##### Data for the task #####

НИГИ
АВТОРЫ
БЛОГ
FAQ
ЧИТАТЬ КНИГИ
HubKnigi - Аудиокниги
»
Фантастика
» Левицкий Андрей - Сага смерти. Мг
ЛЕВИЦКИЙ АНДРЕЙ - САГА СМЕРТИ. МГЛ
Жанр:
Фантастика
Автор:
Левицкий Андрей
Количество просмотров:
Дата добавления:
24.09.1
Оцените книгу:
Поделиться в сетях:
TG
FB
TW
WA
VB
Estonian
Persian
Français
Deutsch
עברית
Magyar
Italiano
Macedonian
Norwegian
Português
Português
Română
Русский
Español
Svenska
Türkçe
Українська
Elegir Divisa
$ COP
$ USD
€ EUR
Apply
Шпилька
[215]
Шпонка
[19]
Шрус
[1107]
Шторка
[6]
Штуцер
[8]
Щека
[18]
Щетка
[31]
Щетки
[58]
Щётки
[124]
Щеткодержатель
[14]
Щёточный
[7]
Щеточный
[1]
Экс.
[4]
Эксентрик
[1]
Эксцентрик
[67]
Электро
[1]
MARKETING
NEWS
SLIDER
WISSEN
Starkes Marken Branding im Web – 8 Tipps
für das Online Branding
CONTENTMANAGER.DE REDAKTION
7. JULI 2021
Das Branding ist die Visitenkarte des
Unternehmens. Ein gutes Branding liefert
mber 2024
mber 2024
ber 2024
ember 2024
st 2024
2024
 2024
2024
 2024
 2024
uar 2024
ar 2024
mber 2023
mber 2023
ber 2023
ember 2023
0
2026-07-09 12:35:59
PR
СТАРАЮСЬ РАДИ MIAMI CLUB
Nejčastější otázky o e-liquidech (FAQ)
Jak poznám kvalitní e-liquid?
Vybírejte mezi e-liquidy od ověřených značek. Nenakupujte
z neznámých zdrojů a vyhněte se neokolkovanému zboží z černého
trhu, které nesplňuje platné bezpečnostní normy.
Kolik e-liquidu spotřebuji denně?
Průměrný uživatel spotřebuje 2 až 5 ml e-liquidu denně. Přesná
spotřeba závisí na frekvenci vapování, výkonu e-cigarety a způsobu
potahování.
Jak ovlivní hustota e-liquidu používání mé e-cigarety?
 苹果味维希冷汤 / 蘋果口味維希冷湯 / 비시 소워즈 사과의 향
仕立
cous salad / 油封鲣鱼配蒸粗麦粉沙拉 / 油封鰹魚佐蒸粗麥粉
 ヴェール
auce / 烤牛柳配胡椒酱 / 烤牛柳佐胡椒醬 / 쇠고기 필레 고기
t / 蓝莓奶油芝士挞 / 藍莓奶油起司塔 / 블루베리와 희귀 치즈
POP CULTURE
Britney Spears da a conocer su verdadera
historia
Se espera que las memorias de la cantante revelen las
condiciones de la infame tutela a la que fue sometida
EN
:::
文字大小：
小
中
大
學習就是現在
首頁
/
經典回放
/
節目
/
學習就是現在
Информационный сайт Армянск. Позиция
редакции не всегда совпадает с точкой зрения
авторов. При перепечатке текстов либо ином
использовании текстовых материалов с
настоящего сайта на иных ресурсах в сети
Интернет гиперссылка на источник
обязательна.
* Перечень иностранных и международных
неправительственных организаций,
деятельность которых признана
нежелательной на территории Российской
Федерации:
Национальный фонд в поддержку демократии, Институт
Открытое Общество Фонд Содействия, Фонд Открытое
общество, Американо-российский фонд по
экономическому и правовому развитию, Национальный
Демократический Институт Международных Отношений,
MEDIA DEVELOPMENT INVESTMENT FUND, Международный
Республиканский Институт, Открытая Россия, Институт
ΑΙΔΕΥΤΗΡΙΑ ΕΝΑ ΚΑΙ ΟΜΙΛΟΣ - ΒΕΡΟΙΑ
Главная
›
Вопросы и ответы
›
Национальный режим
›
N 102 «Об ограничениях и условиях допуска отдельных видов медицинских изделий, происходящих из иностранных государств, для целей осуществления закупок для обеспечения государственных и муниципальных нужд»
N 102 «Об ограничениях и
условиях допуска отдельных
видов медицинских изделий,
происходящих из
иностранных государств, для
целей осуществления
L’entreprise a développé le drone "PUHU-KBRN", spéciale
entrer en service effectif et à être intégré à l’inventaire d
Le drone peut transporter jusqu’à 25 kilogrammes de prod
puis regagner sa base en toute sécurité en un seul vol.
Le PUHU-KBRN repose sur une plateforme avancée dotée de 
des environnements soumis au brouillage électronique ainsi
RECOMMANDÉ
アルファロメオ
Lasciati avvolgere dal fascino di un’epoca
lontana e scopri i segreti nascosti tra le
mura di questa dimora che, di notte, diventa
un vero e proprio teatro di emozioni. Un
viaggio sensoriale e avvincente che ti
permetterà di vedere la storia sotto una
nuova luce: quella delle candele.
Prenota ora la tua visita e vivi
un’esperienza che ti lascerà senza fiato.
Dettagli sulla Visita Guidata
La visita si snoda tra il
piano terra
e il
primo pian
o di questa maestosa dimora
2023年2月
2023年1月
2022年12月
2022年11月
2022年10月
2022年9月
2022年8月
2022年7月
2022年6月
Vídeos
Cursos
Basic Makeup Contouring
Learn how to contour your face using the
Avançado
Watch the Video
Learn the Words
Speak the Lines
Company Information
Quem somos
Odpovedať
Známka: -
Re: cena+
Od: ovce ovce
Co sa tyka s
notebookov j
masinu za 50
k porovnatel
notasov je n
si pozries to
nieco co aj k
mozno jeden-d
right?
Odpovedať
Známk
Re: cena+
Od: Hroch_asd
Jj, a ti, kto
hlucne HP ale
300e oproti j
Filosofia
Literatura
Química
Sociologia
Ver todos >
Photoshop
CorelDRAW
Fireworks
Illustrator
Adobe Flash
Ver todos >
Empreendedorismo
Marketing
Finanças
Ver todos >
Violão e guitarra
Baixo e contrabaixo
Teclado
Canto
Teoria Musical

#####

### Directions
Search the material above for "происходящих". Copy each line that has it.

### Response below
N 102 «Об ограничениях и условиях допуска отдельных видов медицинских изделий, происходящих из иностранных государств, для целей осуществления закупок для обеспечения государственных и муниципальных нужд»
происходящих из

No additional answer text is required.